There was more money available for borrowing in November, according to the Mortgage Bankers Association, but Americans did not take advantage of it to buy new homes, with the number of new home loan applications tanking during the same time.
“Credit availability increased in November, largely due to the addition of jumbo loan programs that permit cash-out refinancing,” said Mike Fratantoni, MBA’s Chief Economist in a statement. “Home price appreciation and larger equity cushions have likely made some lenders more willing to allow certain borrowers to take cash out, while still low mortgage rates may make this a more attractive opportunity for some.”

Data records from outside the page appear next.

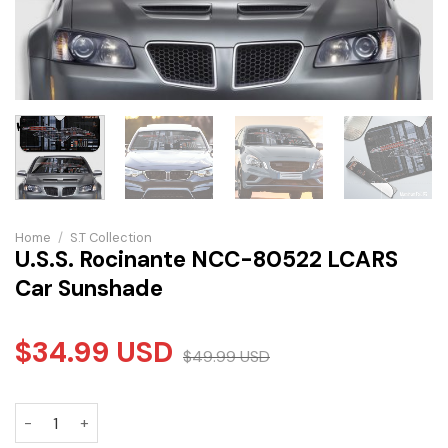
Home
/
S.T Collection
U.S.S. Rocinante NCC-80522 LCARS
Car Sunshade
$
34.99
USD
$
49.99
USD
U.S.S. Rocinante NCC-80522 LCARS Car Sunshade quantity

The MBA’s Mortgage Credit Availability Index rose 1.2 percent to 114.6 in November, a sign that lending standards were easing. The index was benchmarked in March 2012 at 100.
“Following strong new home sales in October, our data shows November sales volume dropped significantly,” said Mike Fratantoni, MBA’s Chief Economist. “Average loan size increased to almost $307,000 in November from roughly $300,000 in October, indicating that builders are having greater success with higher priced homes and difficulty at the entry level, as first-time buyers continued to face tight credit conditions.”
Sales of new single-family homes fell to a seasonally adjusted annual rate of 401,000 units in November, down 13 percent from October’s 461,000 home sales pace.
Even though credit standards have loosened for borrowers in general, until mortgage credit becomes more widely available for first-time home buyers again, home sales will likely continue to drag and the housing recovery will lack full momentum.